# Activity:
Find every line of the data below that has "Free" in it. Reply with the number only.

# Input data:
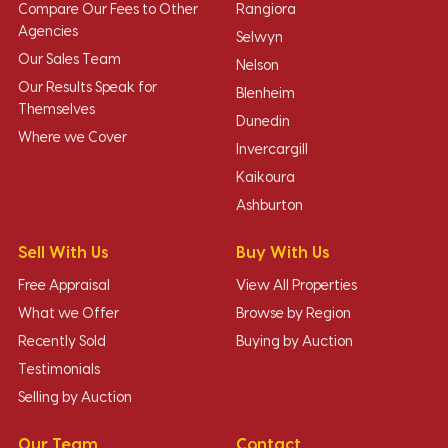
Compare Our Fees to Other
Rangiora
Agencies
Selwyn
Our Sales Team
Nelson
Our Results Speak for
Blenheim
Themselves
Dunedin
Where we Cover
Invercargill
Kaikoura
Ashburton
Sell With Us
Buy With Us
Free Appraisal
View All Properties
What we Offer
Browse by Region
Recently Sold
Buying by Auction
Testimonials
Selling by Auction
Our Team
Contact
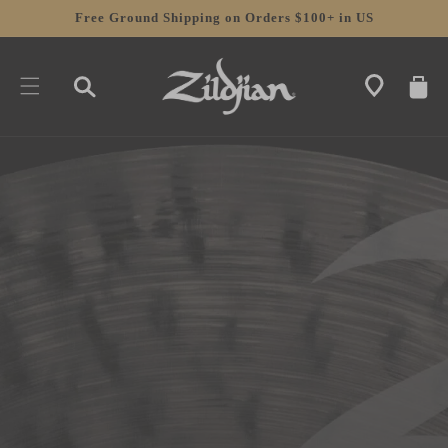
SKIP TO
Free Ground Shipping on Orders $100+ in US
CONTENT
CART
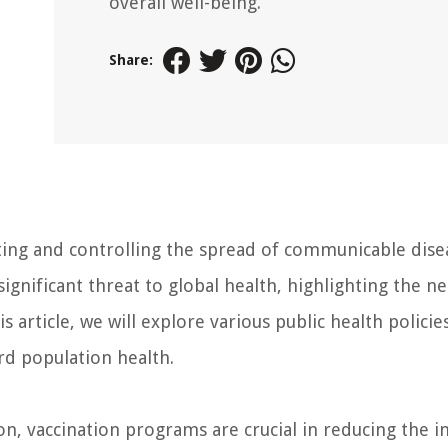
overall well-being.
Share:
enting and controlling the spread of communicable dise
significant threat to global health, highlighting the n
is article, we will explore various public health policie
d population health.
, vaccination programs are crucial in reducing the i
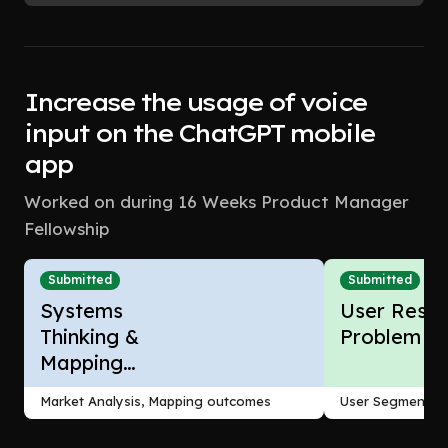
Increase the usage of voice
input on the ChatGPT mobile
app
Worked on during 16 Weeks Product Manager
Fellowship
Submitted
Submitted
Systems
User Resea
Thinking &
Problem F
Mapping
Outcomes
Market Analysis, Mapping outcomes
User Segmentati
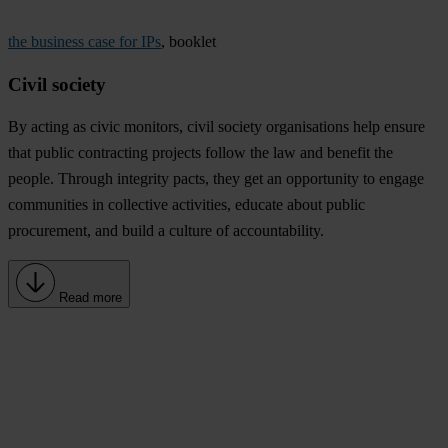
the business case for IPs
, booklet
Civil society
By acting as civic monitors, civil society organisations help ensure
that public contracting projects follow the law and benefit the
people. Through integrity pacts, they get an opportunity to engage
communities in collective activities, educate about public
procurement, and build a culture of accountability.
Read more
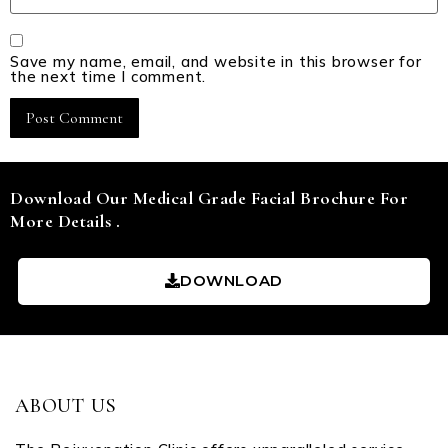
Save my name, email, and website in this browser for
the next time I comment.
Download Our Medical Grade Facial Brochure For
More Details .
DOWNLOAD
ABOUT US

# Task result:
2